But when Murray surpassed all reasonable expectations in this match and won the first two sets quite comfortably, I wanted Berrettini — newfound Netflix star, former Australian Open semifinalist — to at least get his teeth into the contest. While Berrettini eventually did, Murray made it a hell of a challenge. The three-time major champion was razor-sharp tactically, constantly peppering his opponent’s suspect backhand and yanking him wide on the forehand, denying him rhythm on his stronger wing. Time and again, Berrettini went for the improbable running forehand winner and missed. When he turned to the slice defense, Murray was almost always able to retain control of the rally.

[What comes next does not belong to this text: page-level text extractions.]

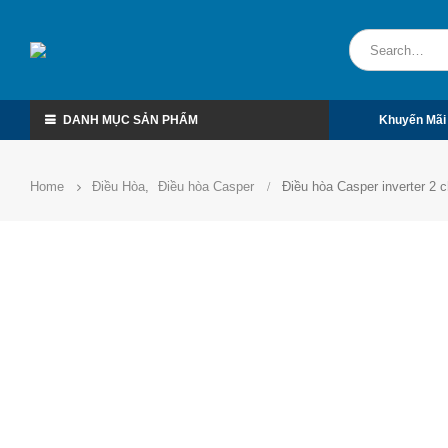
DANH MỤC SẢN PHẨM
Khuyến Mãi
Home
Điều Hòa
,
Điều hòa Casper
Điều hòa Casper inverter 2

Berrettini’s typically awesome forehand was often woeful in the first two sets. I initially thought it was odd how many neutral forehands he was blowing, but then I realized Murray had just forced Berrettini to hit so many forehands on the run that he had lost his rhythm on the rally shot. Early in the third set, Murray had a break point, and it genuinely looked like he might win 6-3, 6-3, 6-3, an astonishing scoreline given the caliber of his opponent.

Then Berrettini pushed back, launching a sustained assault of big serves that lasted deep into the fifth set. It felt borderline unfair how well he was serving at times; Murray was openly frustrated after several of his aces, not because he felt he should have done a better job reading the serve, but because Berrettini was producing the aces so damn readily. I’d say the comeback was awe-inspiring, especially the face-melting fourth-set tiebreak, but I wasn’t really surprised. Berrettini is, after all, the man who beat Carlos Alcaraz in a five-setter at the Australian Open last year. (How long it takes before someone else can beat Alcaraz in five sets, truly, is anyone’s guess.) His serve and forehand are imperious. His topspin backhand sucks, but his slice is good enough to mostly paper over that weakness — he hit some slices down the line today that were positively devilish. He’s a hell of an opponent.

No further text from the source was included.